James Bottomley wrote:
On Fri, 2008-11-07 at 11:11 -0500, Chris Mason wrote:
On Fri, 2008-11-07 at 10:06 -0600, James Bottomley wrote:
On Fri, 2008-11-07 at 11:00 -0500, Martin K. Petersen wrote:
"Chris" == Chris Mason <chris.mason@xxxxxxxxxx> writes:
Chris> Hmmm, it's surprising to me that arrays who tell us please use
Chris> the noop elevator suddenly want us to merge discard requests.
Chris> The array really needs to be able to deal with this internally.
Let's also not forget that we're talking about merging discard
requests for the purpose making internal array housekeeping efficient.
That involves merging discards up to the internal array block sizes
which may be on the order of 512/768/1024 KB.

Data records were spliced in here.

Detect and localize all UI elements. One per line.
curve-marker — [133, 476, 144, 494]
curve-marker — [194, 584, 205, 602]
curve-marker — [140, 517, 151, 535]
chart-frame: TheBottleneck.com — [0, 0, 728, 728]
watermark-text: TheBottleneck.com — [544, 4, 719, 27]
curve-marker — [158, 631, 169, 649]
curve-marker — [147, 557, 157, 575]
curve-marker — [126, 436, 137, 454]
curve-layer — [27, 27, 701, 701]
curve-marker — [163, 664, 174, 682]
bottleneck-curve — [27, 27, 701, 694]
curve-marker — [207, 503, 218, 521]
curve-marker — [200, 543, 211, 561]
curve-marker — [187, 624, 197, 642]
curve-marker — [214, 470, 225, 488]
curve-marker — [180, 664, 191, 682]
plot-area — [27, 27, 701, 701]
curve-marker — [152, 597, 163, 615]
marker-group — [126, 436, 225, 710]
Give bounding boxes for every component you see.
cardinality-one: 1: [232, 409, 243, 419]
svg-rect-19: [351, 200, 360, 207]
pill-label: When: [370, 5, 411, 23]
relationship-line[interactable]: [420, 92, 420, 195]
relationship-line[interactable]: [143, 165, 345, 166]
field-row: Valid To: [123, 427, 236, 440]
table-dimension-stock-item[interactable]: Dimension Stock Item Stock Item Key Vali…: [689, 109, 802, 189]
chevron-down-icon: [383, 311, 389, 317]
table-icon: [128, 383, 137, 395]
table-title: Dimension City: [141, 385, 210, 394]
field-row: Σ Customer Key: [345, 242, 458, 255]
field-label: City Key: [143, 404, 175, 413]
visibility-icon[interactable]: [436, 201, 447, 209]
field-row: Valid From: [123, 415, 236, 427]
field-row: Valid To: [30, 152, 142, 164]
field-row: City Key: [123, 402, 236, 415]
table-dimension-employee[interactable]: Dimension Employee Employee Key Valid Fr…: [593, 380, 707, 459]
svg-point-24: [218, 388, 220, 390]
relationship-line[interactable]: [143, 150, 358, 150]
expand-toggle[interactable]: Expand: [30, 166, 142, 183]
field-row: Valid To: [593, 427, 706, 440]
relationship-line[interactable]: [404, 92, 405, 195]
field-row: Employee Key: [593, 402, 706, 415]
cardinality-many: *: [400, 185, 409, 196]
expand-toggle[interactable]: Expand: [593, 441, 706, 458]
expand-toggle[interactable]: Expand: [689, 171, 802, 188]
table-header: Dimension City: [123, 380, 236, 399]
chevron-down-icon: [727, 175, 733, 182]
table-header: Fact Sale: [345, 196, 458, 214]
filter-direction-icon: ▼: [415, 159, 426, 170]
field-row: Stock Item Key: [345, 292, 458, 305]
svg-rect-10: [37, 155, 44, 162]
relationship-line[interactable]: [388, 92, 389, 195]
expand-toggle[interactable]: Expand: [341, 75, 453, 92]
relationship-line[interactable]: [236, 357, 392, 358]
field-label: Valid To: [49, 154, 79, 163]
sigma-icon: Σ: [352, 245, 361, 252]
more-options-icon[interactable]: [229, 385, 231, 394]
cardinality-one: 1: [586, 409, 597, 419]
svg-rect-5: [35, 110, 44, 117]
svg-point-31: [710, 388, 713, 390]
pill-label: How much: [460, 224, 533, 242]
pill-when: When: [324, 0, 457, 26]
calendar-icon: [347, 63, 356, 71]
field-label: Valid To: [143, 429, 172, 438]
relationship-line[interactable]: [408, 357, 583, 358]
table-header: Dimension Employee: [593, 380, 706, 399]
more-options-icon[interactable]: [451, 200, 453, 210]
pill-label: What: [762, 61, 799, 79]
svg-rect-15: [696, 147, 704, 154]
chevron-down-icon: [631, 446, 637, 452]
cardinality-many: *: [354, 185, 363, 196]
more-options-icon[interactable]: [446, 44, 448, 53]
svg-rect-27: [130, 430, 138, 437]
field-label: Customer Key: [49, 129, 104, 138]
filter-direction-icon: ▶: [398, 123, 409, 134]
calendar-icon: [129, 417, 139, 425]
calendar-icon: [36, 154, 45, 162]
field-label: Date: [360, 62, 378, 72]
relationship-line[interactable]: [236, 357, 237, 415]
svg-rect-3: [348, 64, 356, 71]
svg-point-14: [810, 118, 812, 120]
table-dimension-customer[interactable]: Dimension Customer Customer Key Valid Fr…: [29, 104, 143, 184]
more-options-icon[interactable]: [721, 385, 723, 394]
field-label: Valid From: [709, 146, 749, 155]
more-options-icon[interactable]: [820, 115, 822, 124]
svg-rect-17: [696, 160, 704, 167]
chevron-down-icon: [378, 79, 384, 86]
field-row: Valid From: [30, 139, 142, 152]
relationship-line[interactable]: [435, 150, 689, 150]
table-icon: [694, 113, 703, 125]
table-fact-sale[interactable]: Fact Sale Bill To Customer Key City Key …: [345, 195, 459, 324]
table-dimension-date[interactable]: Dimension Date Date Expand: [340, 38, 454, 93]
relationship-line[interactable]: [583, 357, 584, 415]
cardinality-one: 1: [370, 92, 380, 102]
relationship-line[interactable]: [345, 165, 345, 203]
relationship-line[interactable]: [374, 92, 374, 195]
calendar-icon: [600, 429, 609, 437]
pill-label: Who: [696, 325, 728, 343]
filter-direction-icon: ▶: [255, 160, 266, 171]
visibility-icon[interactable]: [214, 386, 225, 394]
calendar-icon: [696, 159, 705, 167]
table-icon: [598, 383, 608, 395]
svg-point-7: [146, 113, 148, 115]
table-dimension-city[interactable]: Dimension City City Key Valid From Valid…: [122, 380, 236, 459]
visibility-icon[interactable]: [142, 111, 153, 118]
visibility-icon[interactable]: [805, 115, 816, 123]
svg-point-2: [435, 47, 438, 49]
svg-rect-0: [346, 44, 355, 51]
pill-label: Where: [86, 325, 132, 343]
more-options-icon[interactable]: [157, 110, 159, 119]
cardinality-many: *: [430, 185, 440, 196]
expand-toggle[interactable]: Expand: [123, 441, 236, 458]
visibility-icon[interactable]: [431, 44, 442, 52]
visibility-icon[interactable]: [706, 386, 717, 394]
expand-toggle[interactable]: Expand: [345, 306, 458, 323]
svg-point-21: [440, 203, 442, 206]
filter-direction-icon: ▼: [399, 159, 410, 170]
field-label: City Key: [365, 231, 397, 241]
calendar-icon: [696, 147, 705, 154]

If we were talking about merging discards up to a 4/8/16 KB boundary
that might be something we'd have a chance to do within a reasonable
amount of time (bigger than normal read/write I/O but not hours).

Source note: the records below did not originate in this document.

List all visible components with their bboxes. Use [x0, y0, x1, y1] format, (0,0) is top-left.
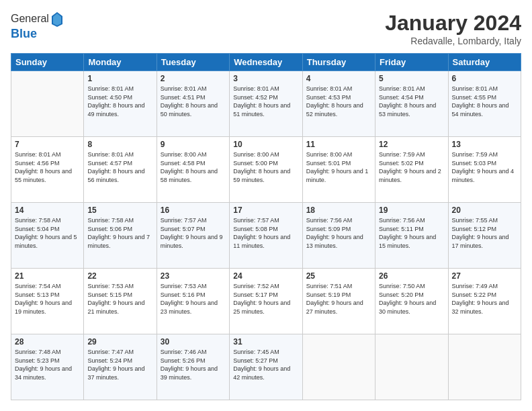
day-number: 17: [233, 205, 298, 215]
day-info: Sunrise: 7:58 AMSunset: 5:06 PMDaylight:…: [87, 217, 150, 249]
table-row: 19 Sunrise: 7:56 AMSunset: 5:11 PMDaylig…: [375, 203, 448, 269]
day-number: 25: [306, 271, 371, 281]
table-row: 8 Sunrise: 8:01 AMSunset: 4:57 PMDayligh…: [84, 137, 157, 203]
day-info: Sunrise: 7:53 AMSunset: 5:16 PMDaylight:…: [161, 283, 218, 315]
header: General Blue January 2024 Redavalle, Lom…: [11, 11, 521, 46]
table-row: 17 Sunrise: 7:57 AMSunset: 5:08 PMDaylig…: [230, 203, 302, 269]
table-row: 2 Sunrise: 8:01 AMSunset: 4:51 PMDayligh…: [157, 71, 229, 137]
table-row: 7 Sunrise: 8:01 AMSunset: 4:56 PMDayligh…: [11, 137, 84, 203]
header-friday: Friday: [375, 54, 448, 71]
table-row: 18 Sunrise: 7:56 AMSunset: 5:09 PMDaylig…: [302, 203, 375, 269]
day-info: Sunrise: 7:52 AMSunset: 5:17 PMDaylight:…: [233, 283, 290, 315]
day-info: Sunrise: 7:59 AMSunset: 5:02 PMDaylight:…: [379, 151, 441, 183]
day-number: 1: [87, 74, 152, 83]
day-number: 14: [15, 205, 80, 215]
header-wednesday: Wednesday: [230, 54, 302, 71]
day-info: Sunrise: 8:01 AMSunset: 4:51 PMDaylight:…: [161, 85, 218, 118]
day-number: 8: [87, 140, 152, 149]
day-number: 4: [306, 74, 371, 83]
table-row: 1 Sunrise: 8:01 AMSunset: 4:50 PMDayligh…: [84, 71, 157, 137]
day-number: 29: [87, 337, 152, 347]
table-row: 27 Sunrise: 7:49 AMSunset: 5:22 PMDaylig…: [448, 269, 521, 334]
day-info: Sunrise: 8:01 AMSunset: 4:54 PMDaylight:…: [379, 85, 436, 118]
calendar-week-row: 28 Sunrise: 7:48 AMSunset: 5:23 PMDaylig…: [11, 334, 521, 400]
table-row: [375, 334, 448, 400]
day-number: 26: [379, 271, 444, 281]
day-info: Sunrise: 7:56 AMSunset: 5:11 PMDaylight:…: [379, 217, 436, 249]
calendar-week-row: 7 Sunrise: 8:01 AMSunset: 4:56 PMDayligh…: [11, 137, 521, 203]
logo-blue-text: Blue: [11, 27, 37, 40]
day-info: Sunrise: 7:59 AMSunset: 5:03 PMDaylight:…: [452, 151, 515, 183]
calendar-table: Sunday Monday Tuesday Wednesday Thursday…: [11, 53, 521, 400]
day-number: 19: [379, 205, 444, 215]
day-info: Sunrise: 8:00 AMSunset: 5:01 PMDaylight:…: [306, 151, 369, 183]
day-number: 12: [379, 140, 444, 149]
day-number: 16: [161, 205, 226, 215]
table-row: 12 Sunrise: 7:59 AMSunset: 5:02 PMDaylig…: [375, 137, 448, 203]
day-info: Sunrise: 7:47 AMSunset: 5:24 PMDaylight:…: [87, 349, 144, 381]
day-info: Sunrise: 8:01 AMSunset: 4:53 PMDaylight:…: [306, 85, 363, 118]
header-tuesday: Tuesday: [157, 54, 229, 71]
day-number: 24: [233, 271, 298, 281]
header-saturday: Saturday: [448, 54, 521, 71]
day-number: 28: [15, 337, 80, 347]
logo: General Blue: [11, 11, 64, 41]
day-number: 23: [161, 271, 226, 281]
table-row: 6 Sunrise: 8:01 AMSunset: 4:55 PMDayligh…: [448, 71, 521, 137]
header-monday: Monday: [84, 54, 157, 71]
day-info: Sunrise: 7:54 AMSunset: 5:13 PMDaylight:…: [15, 283, 72, 315]
calendar-week-row: 21 Sunrise: 7:54 AMSunset: 5:13 PMDaylig…: [11, 269, 521, 334]
day-info: Sunrise: 8:00 AMSunset: 4:58 PMDaylight:…: [161, 151, 218, 183]
calendar-week-row: 1 Sunrise: 8:01 AMSunset: 4:50 PMDayligh…: [11, 71, 521, 137]
table-row: 9 Sunrise: 8:00 AMSunset: 4:58 PMDayligh…: [157, 137, 229, 203]
logo-icon: [50, 11, 64, 27]
header-sunday: Sunday: [11, 54, 84, 71]
day-number: 10: [233, 140, 298, 149]
table-row: 5 Sunrise: 8:01 AMSunset: 4:54 PMDayligh…: [375, 71, 448, 137]
table-row: 31 Sunrise: 7:45 AMSunset: 5:27 PMDaylig…: [230, 334, 302, 400]
day-info: Sunrise: 7:46 AMSunset: 5:26 PMDaylight:…: [161, 349, 218, 381]
day-info: Sunrise: 8:01 AMSunset: 4:52 PMDaylight:…: [233, 85, 290, 118]
table-row: 3 Sunrise: 8:01 AMSunset: 4:52 PMDayligh…: [230, 71, 302, 137]
table-row: 11 Sunrise: 8:00 AMSunset: 5:01 PMDaylig…: [302, 137, 375, 203]
day-number: 27: [452, 271, 517, 281]
table-row: 23 Sunrise: 7:53 AMSunset: 5:16 PMDaylig…: [157, 269, 229, 334]
table-row: 29 Sunrise: 7:47 AMSunset: 5:24 PMDaylig…: [84, 334, 157, 400]
table-row: 13 Sunrise: 7:59 AMSunset: 5:03 PMDaylig…: [448, 137, 521, 203]
day-number: 11: [306, 140, 371, 149]
logo-general-text: General: [11, 13, 49, 25]
day-info: Sunrise: 7:57 AMSunset: 5:08 PMDaylight:…: [233, 217, 290, 249]
table-row: 25 Sunrise: 7:51 AMSunset: 5:19 PMDaylig…: [302, 269, 375, 334]
day-number: 5: [379, 74, 444, 83]
day-number: 31: [233, 337, 298, 347]
calendar-subtitle: Redavalle, Lombardy, Italy: [385, 36, 521, 46]
day-info: Sunrise: 7:49 AMSunset: 5:22 PMDaylight:…: [452, 283, 509, 315]
day-info: Sunrise: 8:01 AMSunset: 4:55 PMDaylight:…: [452, 85, 509, 118]
day-info: Sunrise: 7:57 AMSunset: 5:07 PMDaylight:…: [161, 217, 223, 249]
table-row: 30 Sunrise: 7:46 AMSunset: 5:26 PMDaylig…: [157, 334, 229, 400]
day-number: 6: [452, 74, 517, 83]
calendar-week-row: 14 Sunrise: 7:58 AMSunset: 5:04 PMDaylig…: [11, 203, 521, 269]
day-number: 30: [161, 337, 226, 347]
day-info: Sunrise: 7:48 AMSunset: 5:23 PMDaylight:…: [15, 349, 72, 381]
day-number: 15: [87, 205, 152, 215]
calendar-title: January 2024: [385, 11, 521, 36]
day-number: 18: [306, 205, 371, 215]
day-info: Sunrise: 8:01 AMSunset: 4:57 PMDaylight:…: [87, 151, 144, 183]
table-row: 20 Sunrise: 7:55 AMSunset: 5:12 PMDaylig…: [448, 203, 521, 269]
day-info: Sunrise: 7:50 AMSunset: 5:20 PMDaylight:…: [379, 283, 436, 315]
day-info: Sunrise: 7:45 AMSunset: 5:27 PMDaylight:…: [233, 349, 290, 381]
day-info: Sunrise: 7:51 AMSunset: 5:19 PMDaylight:…: [306, 283, 363, 315]
table-row: 28 Sunrise: 7:48 AMSunset: 5:23 PMDaylig…: [11, 334, 84, 400]
table-row: 15 Sunrise: 7:58 AMSunset: 5:06 PMDaylig…: [84, 203, 157, 269]
day-info: Sunrise: 7:56 AMSunset: 5:09 PMDaylight:…: [306, 217, 363, 249]
day-info: Sunrise: 8:01 AMSunset: 4:56 PMDaylight:…: [15, 151, 72, 183]
page: General Blue January 2024 Redavalle, Lom…: [0, 0, 532, 411]
table-row: 10 Sunrise: 8:00 AMSunset: 5:00 PMDaylig…: [230, 137, 302, 203]
table-row: 22 Sunrise: 7:53 AMSunset: 5:15 PMDaylig…: [84, 269, 157, 334]
table-row: [11, 71, 84, 137]
table-row: [448, 334, 521, 400]
table-row: 14 Sunrise: 7:58 AMSunset: 5:04 PMDaylig…: [11, 203, 84, 269]
day-number: 7: [15, 140, 80, 149]
day-number: 22: [87, 271, 152, 281]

But keeping discard state around for long enough to attempt to
aggregate 768KB (and 768KB-aligned) chunks is icky.
Icky but possible. It's the same rb tree affair we use to keep vma
lists (with the same characteristics). The point is that technically we
can do this pretty easily ... all the way down to not losing any
potential discards that the array would ignore. However, procedurally
it would certainly be sending the wrong message to the array vendors
(the message being "sure the OS will sanitise any crap you care to
dump").
On the other hand, if we have to do it for flash and MMC anyway ...
It doesn't seem like a good idea to maintain a ton of code that gets
exercised so rarely, especially wrt filesystem crashes.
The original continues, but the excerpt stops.